Doomsday clock, due minuti e mezzo alla mezzanotte

L'Orologio simbolico dell'Apocalisse spostato in avanti di 30 secondi. Tra le ragioni, oltre alle "solite note", la diffusione di bufale scientifiche e la delegittimazione dell'autorità scientifica.

La corsa agli armamenti nucleari, i cambiamenti climatici, la messa in discussione di fatti scientifici e la diffusione delle fake news, insieme alle derive populiste di molti discorsi politici, hanno convinto gli scienziati che amministrano il Doomsday Clock (l'Orologio dell'Apocalisse) a spostare le sue simboliche lancette 30 secondi in avanti.

Alla fine del mondo mancano perciò adesso 2 minuti e mezzo, secondo quanto comunicato il 26 gennaio dal Bulletin of the Atomic Scientists, rivista che tratta temi legati alla sicurezza globale e alla politica internazionale, pubblicata senza interruzioni dal 1947, in risposta ai bombardamenti nucleari di Hiroshima e Nagasaki.

Se tutto è un'opinione. Il nuovo scatto in avanti, che ha portato le "lancette" al livello di allerta più alto dal 1953 (quando USA e URSS erano in piena Guerra Fredda), aggiunge alle canoniche preoccupazioni internazionali - conflitti, instabilità politica, test nucleari, cambiamenti climatici - anche la diffusa delegittimazione dell'autorità scientifica, che avanza di pari passo con la propagazione delle notizie false, alle quali si dà sempre più credito, anche in sede istituzionale.

L'accento va in particolare sui cambiamenti climatici e sulla convinzione che questi possano essere agitati come bandiera politica, anziché essere accettati come dato di fatto e motivo di coesione internazionale per mitigarne le conseguenze.

Uno spiraglio.

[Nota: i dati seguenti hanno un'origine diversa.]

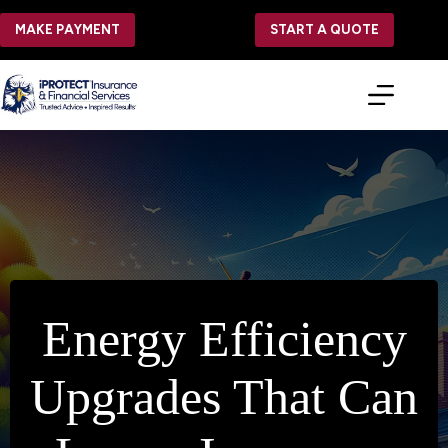
Skip
to
MAKE PAYMENT
START A QUOTE
content
Energy Efficiency
Upgrades That Can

Tradizionalmente le lancette virtuali dell'orologio della fine del mondo vengono spostate di intervalli di un minuto, mentre questa volta il salto è stato di 30 secondi: la decisione, dicono gli scienziati, dipende dal fatto che "le parole contano". La speranza è che le dichiarazioni populiste di Donald Trump, Vladimir Putin e altri leader mondiali, anche europei, non riflettano, nei fatti, un significativo cambio di marcia (in negativo) sulle politiche ambientali.